* **WHAT NEEDS TO BE DONE**
Below are the records to retype. Keep every character exactly and leave out the pictures.

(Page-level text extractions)
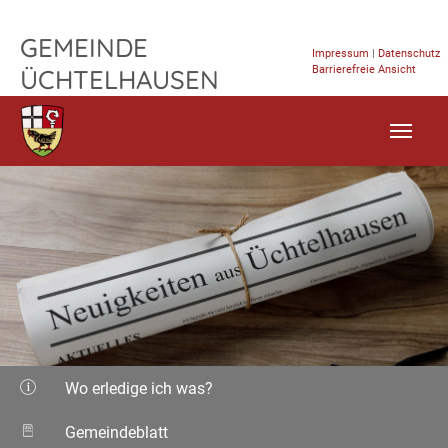
TPL_FLEISCHWAREN_SKIP_TO_CONTENT
GEMEINDE
Impressum
|
Datenschutz
Barrierefreie Ansicht
ÜCHTELHAUSEN
Wo erledige ich was?
Gemeindeblatt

* **ANSWER BOX**
TPL_FLEISCHWAREN_SKIP_TO_CONTENT
GEMEINDE
Impressum
|
Datenschutz
Barrierefreie Ansicht
ÜCHTELHAUSEN
Wo erledige ich was?
Gemeindeblatt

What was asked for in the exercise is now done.